Thursday, March 28, 2013

Man-in-the-Middle Hack/Attack


The man-in-the-middle attack (MITM) or Janus attack is a form of active eavesdropping in which the
attacker makes independent connections with the victims and relays messages between them, making them believe that they are talking directly to each other over a private connection, when in fact the entire conversation is controlled by the attacker. It was designed to defeat public key cryptography first introduced to the internet as Pretty Good Privacy (PGP).
PGP can be used to send messages confidentially. For this, PGP combines symmetric-key encryption and public-key encryption. The message is encrypted using a symmetric encryption algorithm, which requires a symmetric key. Each symmetric key is used only once and is also called a session key. The session key is protected by encrypting it with the receiver's public key, therefore ensuring that only the receiver can decrypt the session key. The encrypted message and encrypted session key are sent to the receiver.
Early PGP software was pretty good until MIT bought the license, worked the software under a program funded by the National Security Agency and sold it to the public with a back door. A back door in cryptospeak is an engineered solution in the algorithm that will allow a third party to crack the cypher and thus, read your mail. The FBI and other federal law enforcement jumped on this MITM solution in the mid-1990's. Possibly as early as 1995 according to EPIC (see link below). 

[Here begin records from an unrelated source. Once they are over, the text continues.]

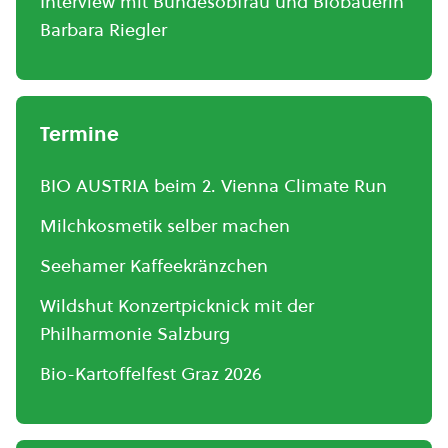
Interview mit Bundesobfrau und Biobäuerin
Barbara Riegler
Termine
BIO AUSTRIA beim 2. Vienna Climate Run
Milchkosmetik selber machen
Seehamer Kaffeekränzchen
Wildshut Konzertpicknick mit der
Philharmonie Salzburg
Bio-Kartoffelfest Graz 2026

This is now news because the FBI's use of Stingray, which facilitates a government-initiated MITM attack, is going to court. (EPIC Lawsuit) In the case, which you can read for yourself at the Electronic Privacy Information Center's website. 

The technology took quite a bit longer to reach Mexico, though it has been in use for at least the past three years. It will never be illegal for the government to use in Mexico, but explains why nobody is talking on cell phones.